Thomas was standing on the bench to improve his view at the moment the gunners touched match to prime. A deafening, stomach-shaking roar was followed instantly by a high-pitched screech like a million fencing foils whipped through the air. The cart beneath his boots was wrenched violently out from under him and flung in broken, spinning pieces for a dozen meters down the street.

He landed hard on his hip, but rolled quickly to his feet, his gun ready. His first thought was that the androids had set up a cannon of their own somewhere north on Spring, and their first shot had struck the cart.

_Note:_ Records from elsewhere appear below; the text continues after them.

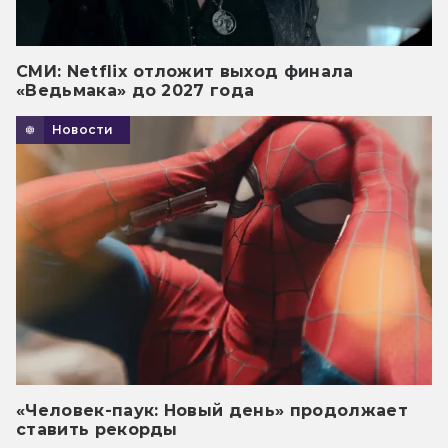
СМИ: Netflix отложит выход финала
«Ведьмака» до 2027 года
Новости
«Человек-паук: Новый день» продолжает
ставить рекорды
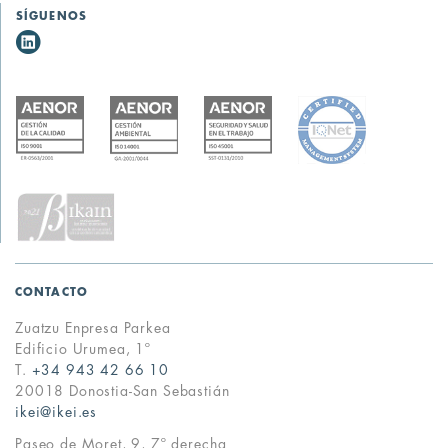
SÍGUENOS
CONTACTO
Zuatzu Enpresa Parkea
Edificio Urumea, 1º
T.
+34 943 42 66 10
20018 Donostia-San Sebastián
ikei@ikei.es
Paseo de Moret, 9, 7º derecha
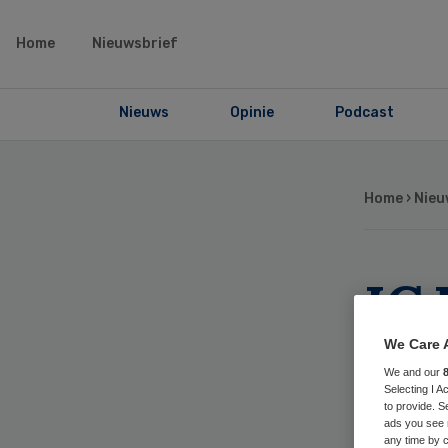
Home
Nieuwsbrief
Nieuws
Opinie
Podcast
Home
›
Nieu
IG
Na
We Care 
We and our
Selecting I 
to provide. S
ads you see 
any time by c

Then he saw the appalling carnage that was sprayed and strewn everywhere; blood was splashed as if from buckets across the nearby building fronts, and the broken bodies of his cohorts lay on the street and sidewalk, mingling now with the frogs that still rained out of the night sky. Nearly half of the 80 men who'd been standing by, ten seconds earlier, were dead.

The others, mystified as to what weapon had so devastated their companions, flung down their rifles and ran away north and south on Spring Street.

The androids, completely unharmed, made short work of the several men who'd flung themselves flat on the lawn.

Thomas stood on the fouled pavement, rain running from the sleeves of his dangling arms and from the barrel of the gun that hung in his limp right hand. One cannon must have gone off before the other…

As the police troops bore rapidly down on him, Thomas walked listlessly to the largest section of the wrecked cart and lay behind it. He patted his pockets: two spare clips. I can, conceivably, kill 27 of them before they kill me. He thumbed off the safety catch and, raising the pistol, got one of the foremost androids in his sights and fired.

The open windows let in the morning sunlight, a cool breeze, and the sound of shovels grating on cobblestones as Gladhand, still dressed in his old sweater of the night before, was wheeled along the brightly tiled hallway. He looked tired, but joked with the nurses who escorted him. He carried a paper wrapped parcel in his lap.

"Here we are," smiled one of the nurses, looking a little haggard herself. "Number 12."

They steered Gladhand's wheelchair through the doorway into the narrow but cheerfully painted room. Sitting up in the bed by the window was Thomas. His left arm was bandaged and trussed in a sling.

"Have you smoked a cigar in your office yet?" Thomas asked.

"No, but that's on the agenda. How are you?"

"I give up, how am I?"

Gladhand grimaced and wobbled one hand in the air in an it-could-be-worse gesture. "The nerves of your left hand are dead, cut by a sword you apparently parried with the inside of your elbow. The nerves may grow back—I think I read about that happening somewhere—but until they do, your left hand will be paralyzed."